TASK STATEMENT:
In the listing below, a line holding "The image size is (716, 2576)." and a line holding "This screenshot has width=272, height=2576." mark the range. Retype both exactly, with all lines between them.

THE DATA:
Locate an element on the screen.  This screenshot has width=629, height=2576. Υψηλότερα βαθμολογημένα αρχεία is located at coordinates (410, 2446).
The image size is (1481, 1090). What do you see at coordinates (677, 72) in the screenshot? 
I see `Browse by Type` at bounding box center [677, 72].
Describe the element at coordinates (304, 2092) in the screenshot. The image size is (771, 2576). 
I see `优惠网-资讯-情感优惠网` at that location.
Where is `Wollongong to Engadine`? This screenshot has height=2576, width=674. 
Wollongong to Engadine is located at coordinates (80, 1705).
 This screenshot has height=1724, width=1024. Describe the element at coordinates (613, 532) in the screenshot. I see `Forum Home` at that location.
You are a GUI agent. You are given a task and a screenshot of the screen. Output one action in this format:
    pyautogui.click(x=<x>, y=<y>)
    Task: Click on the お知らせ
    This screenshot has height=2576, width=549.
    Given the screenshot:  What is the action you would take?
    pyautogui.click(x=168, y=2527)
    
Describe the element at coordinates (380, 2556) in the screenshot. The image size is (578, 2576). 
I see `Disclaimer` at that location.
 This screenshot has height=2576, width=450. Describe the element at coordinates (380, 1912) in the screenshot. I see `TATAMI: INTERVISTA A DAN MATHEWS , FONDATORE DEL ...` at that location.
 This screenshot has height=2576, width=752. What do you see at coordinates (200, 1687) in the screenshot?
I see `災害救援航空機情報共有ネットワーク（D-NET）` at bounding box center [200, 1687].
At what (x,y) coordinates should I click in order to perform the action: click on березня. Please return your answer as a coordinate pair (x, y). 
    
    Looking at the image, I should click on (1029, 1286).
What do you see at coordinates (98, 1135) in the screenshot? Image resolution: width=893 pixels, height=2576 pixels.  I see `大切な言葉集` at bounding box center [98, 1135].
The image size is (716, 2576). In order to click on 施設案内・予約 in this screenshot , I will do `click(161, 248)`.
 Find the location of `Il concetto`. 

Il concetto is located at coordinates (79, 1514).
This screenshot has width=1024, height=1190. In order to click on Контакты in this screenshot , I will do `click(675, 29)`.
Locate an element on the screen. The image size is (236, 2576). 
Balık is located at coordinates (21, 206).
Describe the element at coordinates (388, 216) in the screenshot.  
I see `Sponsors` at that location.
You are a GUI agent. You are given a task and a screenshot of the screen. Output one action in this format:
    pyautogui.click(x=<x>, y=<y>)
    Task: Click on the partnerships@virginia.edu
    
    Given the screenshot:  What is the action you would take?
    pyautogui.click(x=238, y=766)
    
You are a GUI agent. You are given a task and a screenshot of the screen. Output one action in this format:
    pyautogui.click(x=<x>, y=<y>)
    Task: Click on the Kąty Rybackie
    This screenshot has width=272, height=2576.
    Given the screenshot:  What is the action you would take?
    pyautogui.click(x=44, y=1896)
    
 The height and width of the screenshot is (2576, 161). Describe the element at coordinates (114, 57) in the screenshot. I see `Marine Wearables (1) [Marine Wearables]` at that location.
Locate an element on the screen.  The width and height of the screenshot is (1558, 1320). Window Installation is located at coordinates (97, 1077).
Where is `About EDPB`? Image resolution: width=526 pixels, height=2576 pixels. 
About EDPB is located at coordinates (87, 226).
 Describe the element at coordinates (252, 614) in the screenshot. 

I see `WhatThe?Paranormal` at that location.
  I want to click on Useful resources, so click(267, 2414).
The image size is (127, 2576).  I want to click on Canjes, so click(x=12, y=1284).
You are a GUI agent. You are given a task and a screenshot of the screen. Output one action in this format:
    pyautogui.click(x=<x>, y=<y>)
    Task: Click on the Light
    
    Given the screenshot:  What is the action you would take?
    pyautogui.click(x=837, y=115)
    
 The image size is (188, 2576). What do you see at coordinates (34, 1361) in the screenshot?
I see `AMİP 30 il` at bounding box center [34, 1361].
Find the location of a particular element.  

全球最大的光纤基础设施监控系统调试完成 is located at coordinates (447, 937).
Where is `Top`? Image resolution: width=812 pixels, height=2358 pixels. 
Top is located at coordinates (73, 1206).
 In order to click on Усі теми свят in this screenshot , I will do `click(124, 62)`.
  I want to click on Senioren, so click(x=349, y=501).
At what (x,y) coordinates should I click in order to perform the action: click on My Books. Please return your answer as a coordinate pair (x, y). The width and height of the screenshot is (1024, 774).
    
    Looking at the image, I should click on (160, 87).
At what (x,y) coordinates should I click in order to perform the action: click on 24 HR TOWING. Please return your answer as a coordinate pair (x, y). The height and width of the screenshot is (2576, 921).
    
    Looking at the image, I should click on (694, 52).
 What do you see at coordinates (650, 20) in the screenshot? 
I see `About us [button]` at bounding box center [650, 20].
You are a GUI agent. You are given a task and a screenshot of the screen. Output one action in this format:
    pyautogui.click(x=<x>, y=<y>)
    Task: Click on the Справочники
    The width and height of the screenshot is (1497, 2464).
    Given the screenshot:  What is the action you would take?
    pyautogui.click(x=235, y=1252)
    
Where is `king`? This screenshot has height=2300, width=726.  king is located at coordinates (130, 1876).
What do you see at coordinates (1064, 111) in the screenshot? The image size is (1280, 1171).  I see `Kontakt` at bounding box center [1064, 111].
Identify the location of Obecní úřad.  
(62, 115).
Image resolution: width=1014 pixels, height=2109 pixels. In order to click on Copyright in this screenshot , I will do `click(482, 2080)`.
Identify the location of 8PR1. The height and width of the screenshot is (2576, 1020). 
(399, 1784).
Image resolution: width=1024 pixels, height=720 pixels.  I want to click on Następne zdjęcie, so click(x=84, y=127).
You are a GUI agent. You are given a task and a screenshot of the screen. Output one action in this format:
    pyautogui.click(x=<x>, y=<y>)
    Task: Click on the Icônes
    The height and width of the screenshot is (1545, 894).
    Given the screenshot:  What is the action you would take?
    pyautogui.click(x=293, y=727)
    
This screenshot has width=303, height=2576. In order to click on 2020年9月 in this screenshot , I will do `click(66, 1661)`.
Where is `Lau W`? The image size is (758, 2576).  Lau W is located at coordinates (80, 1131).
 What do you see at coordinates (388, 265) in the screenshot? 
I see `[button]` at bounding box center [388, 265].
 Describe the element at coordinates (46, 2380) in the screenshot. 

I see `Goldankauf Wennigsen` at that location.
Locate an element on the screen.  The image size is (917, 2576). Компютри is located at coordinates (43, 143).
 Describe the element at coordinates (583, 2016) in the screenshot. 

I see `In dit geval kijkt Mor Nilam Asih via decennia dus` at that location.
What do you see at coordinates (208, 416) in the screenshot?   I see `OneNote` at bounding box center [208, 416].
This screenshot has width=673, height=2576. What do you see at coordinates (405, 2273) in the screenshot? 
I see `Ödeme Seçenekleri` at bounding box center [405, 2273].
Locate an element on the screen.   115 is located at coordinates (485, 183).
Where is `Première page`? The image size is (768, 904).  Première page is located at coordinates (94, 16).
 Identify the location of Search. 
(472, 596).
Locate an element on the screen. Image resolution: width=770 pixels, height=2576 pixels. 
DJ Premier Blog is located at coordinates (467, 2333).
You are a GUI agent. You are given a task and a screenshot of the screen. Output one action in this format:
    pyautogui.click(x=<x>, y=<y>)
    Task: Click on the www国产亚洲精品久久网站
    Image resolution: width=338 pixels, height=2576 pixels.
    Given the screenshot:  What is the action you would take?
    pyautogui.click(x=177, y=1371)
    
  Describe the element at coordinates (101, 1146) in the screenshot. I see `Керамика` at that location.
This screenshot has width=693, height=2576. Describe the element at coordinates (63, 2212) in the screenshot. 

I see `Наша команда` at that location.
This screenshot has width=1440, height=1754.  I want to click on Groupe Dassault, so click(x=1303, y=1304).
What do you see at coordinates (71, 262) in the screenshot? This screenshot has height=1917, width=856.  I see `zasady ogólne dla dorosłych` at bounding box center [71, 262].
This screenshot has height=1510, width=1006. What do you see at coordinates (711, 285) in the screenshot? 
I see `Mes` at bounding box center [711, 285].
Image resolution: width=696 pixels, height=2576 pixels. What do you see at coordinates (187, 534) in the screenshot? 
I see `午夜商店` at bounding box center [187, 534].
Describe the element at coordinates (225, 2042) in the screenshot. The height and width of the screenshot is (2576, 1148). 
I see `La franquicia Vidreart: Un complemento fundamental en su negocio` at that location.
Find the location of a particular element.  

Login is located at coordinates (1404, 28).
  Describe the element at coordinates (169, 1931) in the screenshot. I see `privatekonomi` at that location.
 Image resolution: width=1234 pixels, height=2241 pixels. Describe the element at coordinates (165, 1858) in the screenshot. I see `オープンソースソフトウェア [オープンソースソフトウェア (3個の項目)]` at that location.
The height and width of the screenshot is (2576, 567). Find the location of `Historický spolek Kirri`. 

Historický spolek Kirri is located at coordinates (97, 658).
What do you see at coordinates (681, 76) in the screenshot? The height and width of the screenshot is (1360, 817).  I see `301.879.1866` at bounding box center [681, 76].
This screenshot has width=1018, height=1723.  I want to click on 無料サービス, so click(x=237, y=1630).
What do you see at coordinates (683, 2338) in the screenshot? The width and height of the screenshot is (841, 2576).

OUTPUT OF THE TASK:
The image size is (716, 2576). In order to click on 施設案内・予約 in this screenshot , I will do `click(161, 248)`.
 Find the location of `Il concetto`. 

Il concetto is located at coordinates (79, 1514).
This screenshot has width=1024, height=1190. In order to click on Контакты in this screenshot , I will do `click(675, 29)`.
Locate an element on the screen. The image size is (236, 2576). 
Balık is located at coordinates (21, 206).
Describe the element at coordinates (388, 216) in the screenshot.  
I see `Sponsors` at that location.
You are a GUI agent. You are given a task and a screenshot of the screen. Output one action in this format:
    pyautogui.click(x=<x>, y=<y>)
    Task: Click on the partnerships@virginia.edu
    
    Given the screenshot:  What is the action you would take?
    pyautogui.click(x=238, y=766)
    
You are a GUI agent. You are given a task and a screenshot of the screen. Output one action in this format:
    pyautogui.click(x=<x>, y=<y>)
    Task: Click on the Kąty Rybackie
    This screenshot has width=272, height=2576.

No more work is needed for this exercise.